# i don't know if i fit here *



## angelsheart (Sep 28, 2007)

hi every one .. my name is donna i'm 43...i have a child a beautiful 10 year old girl...i had left her father and now am with a wonderful man we would love to have a child together but like i said i'm 43..my Dr aid my FSH level is high... i had the saline ultra sound and it  showed pallips( spelling may not be right) and scar tissue my Dr said this could be why i'm not getting pregnant but she alos feels it's due to my H.F.S levels being high meaning i'm begining menapause and possible ovarian failure.... she wants me to have a H.S.G.test to see the F. tubes as well as a hystocopy?  and maybe a D&C but i kinda feel  the D&C i had about 5 years ago is what put me in this state... the Dr feels i cannot have another child on my own and just may need an egg donor...that is not something i want to do becasue i feel it's not truely mine then...    anyway i feel alone... i have no one really to talk to about any of this .... but i'm not sure i fit in here... 

thanks for listening 
donna


----------



## Banana Girl (Aug 9, 2005)

Hi Donna.

Well firstly, you definitely fit in here.
Welcome.
I personally don't have any experience that is relevant to you, sorry.
A good tip is to post on some other threads, ones that relate to your issues (sometimes the members who have been on the boards for a while forget to check in on the newbies section)
You could try...
Starting Out and Diagnosis
Egg share
Donor sperm/eggs
Secondary infertility
Over 40's

And just cruise the boards looking for things that interest you.
Also, don't just feel you have to only be the one asking for advice, your experience of bringing up a 10 year old will be invaluable for a lot of the new parents on the site.

Hope to see you around.
Good luck
bg
xxxx


----------



## bottleofwater (Jun 19, 2007)

Hi Donna

Welcome this site is where you belong.  I am also 43 and have had d&c's and have trapped fluid. If you have scar tissue you should see a specialist in the technique of removing it.  Not many of them around, but there a few.  Where are you based?  If you have polyps, then you may need intervention or not, it depends how many polyps, the size and location of them.

It is a good idea to have your hsg first and get a proper diagnosis. 

FSH can go up and down, and can be lowered by taking wheatgrass and other suppliments.  I have been told tonight of another test that can do ovarian reserve, its called an amh and give a more accurate view of your ovarian reserve.

good luck, lots of women on here that can with all sorts of issues, there is an over 40's section which is very helpful.

take care bowxx


----------



## Caz (Jul 21, 2002)

Hi angelsheart, welcome to Fertility Friends. 

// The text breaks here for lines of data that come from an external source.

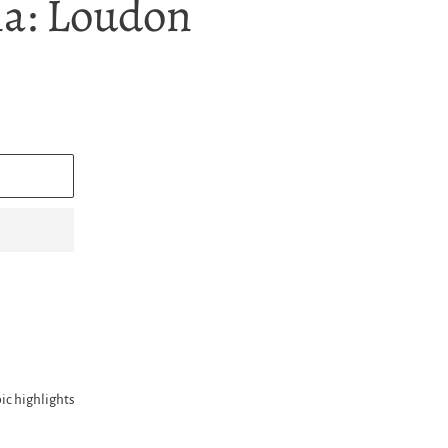
a: Loudon
ic highlights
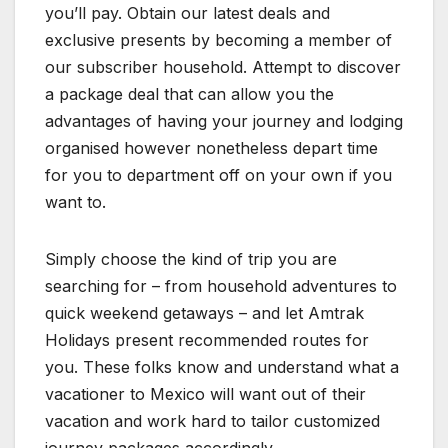
you’ll pay. Obtain our latest deals and
exclusive presents by becoming a member of
our subscriber household. Attempt to discover
a package deal that can allow you the
advantages of having your journey and lodging
organised however nonetheless depart time
for you to department off on your own if you
want to.
Simply choose the kind of trip you are
searching for – from household adventures to
quick weekend getaways – and let Amtrak
Holidays present recommended routes for
you. These folks know and understand what a
vacationer to Mexico will want out of their
vacation and work hard to tailor customized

Of course you fit here, hun. The desire to have a child when you cannot doesn't diminish just because you have one already. 

I am not in the same position as you but Banana Girl has left you some great suggestions of where to start so I will post some direct links to those areas and add a few of my own:

*Meanings ~ *CLICK HERE

*FERTILITY INFO GUIDES ~ *CLICK HERE

*Starting out & Diagnosis ~ *CLICK HERE

*Secondary Infertility ~ *CLICK HERE

*Donor sperm/eggs ~ *CLICK HERE

*TTC over 40 ~ *CLICK HERE

You can "meet" and chat with people in your local area through the location boards. This is especially useful to find people from the same clinic as you.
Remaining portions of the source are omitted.